== Segment start ==

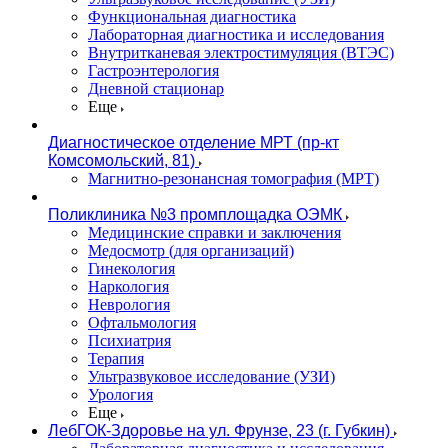
Функциональная диагностика
Лабораторная диагностика и исследования
Внутритканевая электростимуляция (ВТЭС)
Гастроэнтерология
Дневной стационар
Еще
Диагностическое отделение МРТ (пр-кт
Комсомольский, 81)
Магнитно-резонансная томография (МРТ)
Поликлиника №3 промплощадка ОЭМК
Медицинские справки и заключения
Медосмотр (для организаций)
Гинекология
Наркология
Неврология
Офтальмология
Психиатрия
Терапия
Ультразвуковое исследование (УЗИ)
Урология
Еще
ЛебГОК-Здоровье на ул. Фрунзе, 23 (г. Губкин)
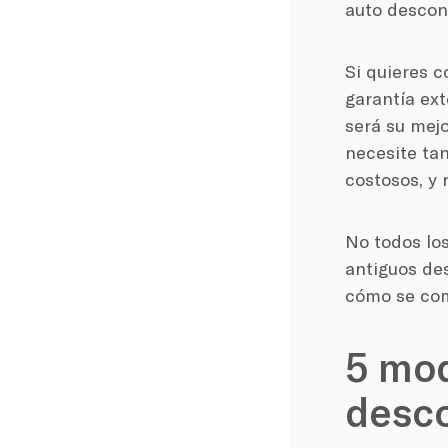
auto descon
Si quieres c
garantía ex
será su mej
necesite ta
costosos, y 
No todos lo
antiguos de
cómo se com
5 mod
desc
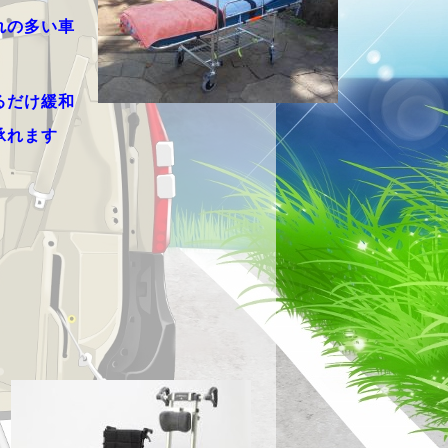
れの多い車
。
るだけ緩和
承れます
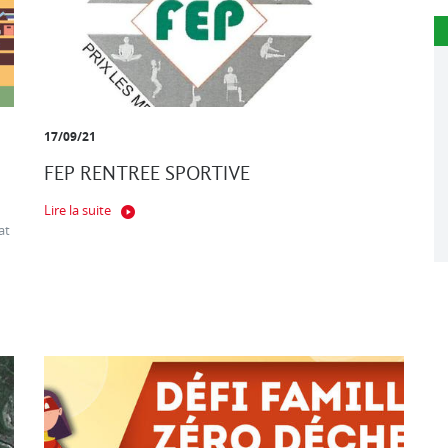
17/09/21
FEP RENTREE SPORTIVE
Lire la suite
at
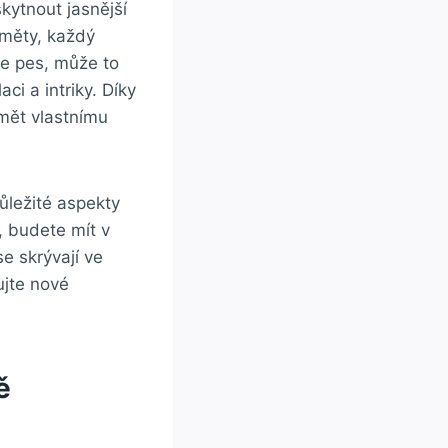
kytnout jasnější
dměty, každý
e pes, ⁤může to
i a intriky. Díky
umět vlastnímu
ůležité aspekty‍
budete ‌mít‍ v
se skrývají ve
ujte nové
ě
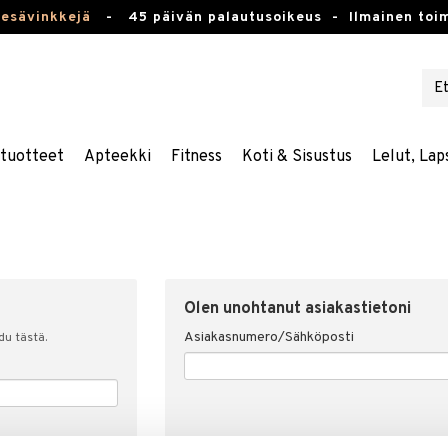
kesävinkkejä
-
45 päivän palautusoikeus -
Ilmainen toim
stuotteet
Apteekki
Fitness
Koti & Sisustus
Lelut, Lap
Olen unohtanut asiakastietoni
Asiakasnumero/Sähköposti
udu tästä.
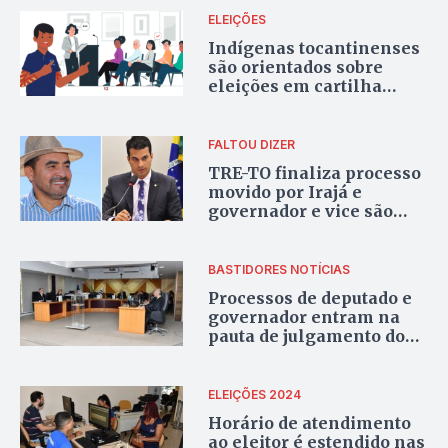
ELEIÇÕES
Indígenas tocantinenses
são orientados sobre
eleições em cartilha
traduzida em suas
línguas maternas
FALTOU DIZER
TRE-TO finaliza processo
movido por Irajá e
governador e vice são
absolvidos
BASTIDORES
NOTÍCIAS
Processos de deputado e
governador entram na
pauta de julgamento do
TRE-TO
ELEIÇÕES 2024
Horário de atendimento
ao eleitor é estendido nas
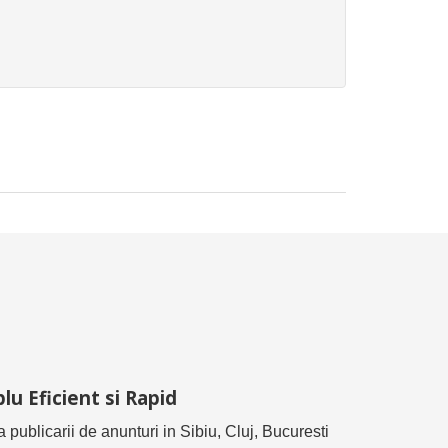
lu Eficient si Rapid
ea publicarii de anunturi in Sibiu, Cluj, Bucuresti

== Segment end ==

Could you output the full set of entries exactly, skipping every picture?

Функциональная диагностика
Лабораторная диагностика и исследования
Внутритканевая электростимуляция (ВТЭС)
Гастроэнтерология
Дневной стационар
Еще
Диагностическое отделение МРТ (пр-кт
Комсомольский, 81)
Магнитно-резонансная томография (МРТ)
Поликлиника №3 промплощадка ОЭМК
Медицинские справки и заключения
Медосмотр (для организаций)
Гинекология
Наркология
Неврология
Офтальмология
Психиатрия
Терапия
Ультразвуковое исследование (УЗИ)
Урология
Еще
ЛебГОК-Здоровье на ул. Фрунзе, 23 (г. Губкин)
auto descon
Si quieres c
garantía ex
será su mej
necesite ta
costosos, y 
No todos lo
antiguos de
cómo se com
5 mod
desc
れの多い車
。
るだけ緩和
承れます
17/09/21
FEP RENTREE SPORTIVE
Lire la suite
at
kytnout jasnější
dměty, každý
e pes, ⁤může to
i a intriky. Díky
umět vlastnímu
ůležité aspekty‍
budete ‌mít‍ v
se skrývají ve
ujte nové
ě
kesävinkkejä
-
45 päivän palautusoikeus -
Ilmainen toim
stuotteet
Apteekki
Fitness
Koti & Sisustus
Lelut, Lap
Olen unohtanut asiakastietoni
Asiakasnumero/Sähköposti
udu tästä.
ELEIÇÕES
Indígenas tocantinenses
são orientados sobre
eleições em cartilha
traduzida em suas
línguas maternas
FALTOU DIZER
TRE-TO finaliza processo
movido por Irajá e
governador e vice são
absolvidos
BASTIDORES
NOTÍCIAS
Processos de deputado e
governador entram na
pauta de julgamento do
TRE-TO
ELEIÇÕES 2024
Horário de atendimento
ao eleitor é estendido nas
lu Eficient si Rapid
ea publicarii de anunturi in Sibiu, Cluj, Bucuresti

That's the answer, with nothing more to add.